Быстро приближайся, быстро спускайся,
Але придет быстрее!—
Вождь, мальчик и оруженосец,
Лорд и вассал!»
или Штродтманн таким образом воспроизводит Теннисона:—
«Луч падает на замок и долину,
И снежные вершины, богатые легендами;
Множество огней светится на голубых озерах,
Спускайтесь вниз по склону водопада!
Ударь, рог, ударь, раздаваясь эхом:
Труби, рог, — ответь, эхо, эхо, эхо, эхо!»
— должно быть, тупое ухо удовлетворится отсутствием ритма и рифмы.
Однако у меня есть более серьезное возражение против прозаического перевода г-на Хейворда. Там, где все ограничения стиха отброшены, мы должны ожидать, по крайней мере, настолько точного воспроизведения смысла, духа и тона оригинала, насколько это позволяет гений нашего языка. Не давая нам такого воспроизведения, г-н Хейворд не только иногда ошибается в точном значении немецкого текста[H], но и везде, где можно использовать две фразы для выражения значения с равной точностью, он очень часто выбирает ту, которая имеет меньше изящества, силы или красоты[I].
[H] На второй странице строка Mein Lied ert;nt der unbekannten Menge («Моя песня звучит для неизвестной толпы») переведена так: «Моя печаль звучит для странной толпы». Я заметил, что другие английские переводчики последовали примеру г-на Хейворда, ошибочно приняв Lied за Leid.
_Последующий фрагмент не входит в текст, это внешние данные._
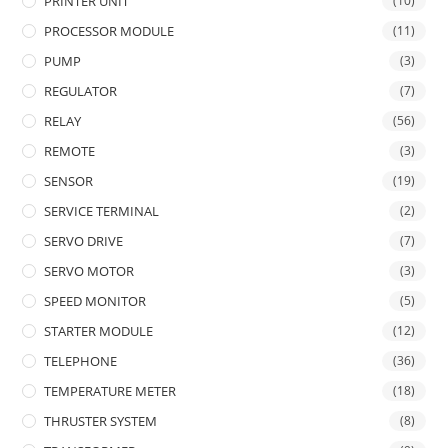
PRINTER UNIT
(10)
PROCESSOR MODULE
(11)
PUMP
(3)
REGULATOR
(7)
RELAY
(56)
REMOTE
(3)
SENSOR
(19)
SERVICE TERMINAL
(2)
SERVO DRIVE
(7)
SERVO MOTOR
(3)
SPEED MONITOR
(5)
STARTER MODULE
(12)
TELEPHONE
(36)
TEMPERATURE METER
(18)
THRUSTER SYSTEM
(8)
[I] Я беру только один из многочисленных примеров, ради иллюстрации. Концовка Песни Солдата (Часть I. Сцена II.) такова:—
«Стремление смело,
Награда замечательная!
И солдаты
Отстранитесь».
Дословно:
Смелое начинание,
Великолепная плата!
И солдаты
Маршируют прочь.
Мистер Хейворд переводит:
Смелое приключение,
Благородная награда—
И солдаты
Уходят.
Ибо мало что можно сказать по-английски в двух словах — поэтично и прозаично. В немецком языке слово, которое в обычном употреблении имеет чисто прозаический характер, может получить более справедливое и тонкое качество от своего места в стихе. Переводчик прозы, безусловно, должен быть в состоянии почувствовать проявление этого закона в обоих языках и должен так выбирать слова, чтобы они отвечали их взаимным требованиям. Однако человек, который не очень остро чувствует силу, красоту и ценность ритма, скорее всего, упустит из виду эти тонкие, но самые необходимые различия. Мысль автора лишается последней грации, проходя через его разум, и часто представляет собой очень похожее на оригинал, как неотесанная древко на каннелированную колонну. Мистер Хейворд неосознанно демонстрирует отсутствие у него утонченного понимания стиха, «придавая», как он говорит, «своего рода ритмическую аранжировку лирическим частям», его цель — «передать некоторое представление о разнообразии стихосложения, которое образует одно великое очарование поэмы». Дословный перевод всегда возможен в нерифмованных отрывках; но даже здесь ухо мистера Хейворда не диктовало ему необходимость сохранения оригинального ритма.
Поэтому, хотя я сердечно признаю его высокую оценку «Фауста», — хотя я чту его за терпеливый и добросовестный труд, который он вложил в свой перевод, — я не могу не чувствовать, что он сам проиллюстрировал несостоятельность своего аргумента. Тем не менее, то обстоятельство, что его прозаический перевод «Фауста» получил такое признание, доказывает те качества оригинального произведения, которые не могут быть уничтожены столь суровым испытанием. Из полученного таким образом холодного голого наброска читатель, не знакомый с немецким языком, вряд ли догадается, какое сияние цвета, какое богатство изменчивой жизни, какая текучая грация и энергия движения были утрачены в этом процессе. Мы, конечно, должны с благодарностью принять такой набросок, в котором более близкое приближение к форме оригинала невозможно, но, пока последнее не будет продемонстрировано, мы неправы, оставаясь довольствоваться более дешевой заменой.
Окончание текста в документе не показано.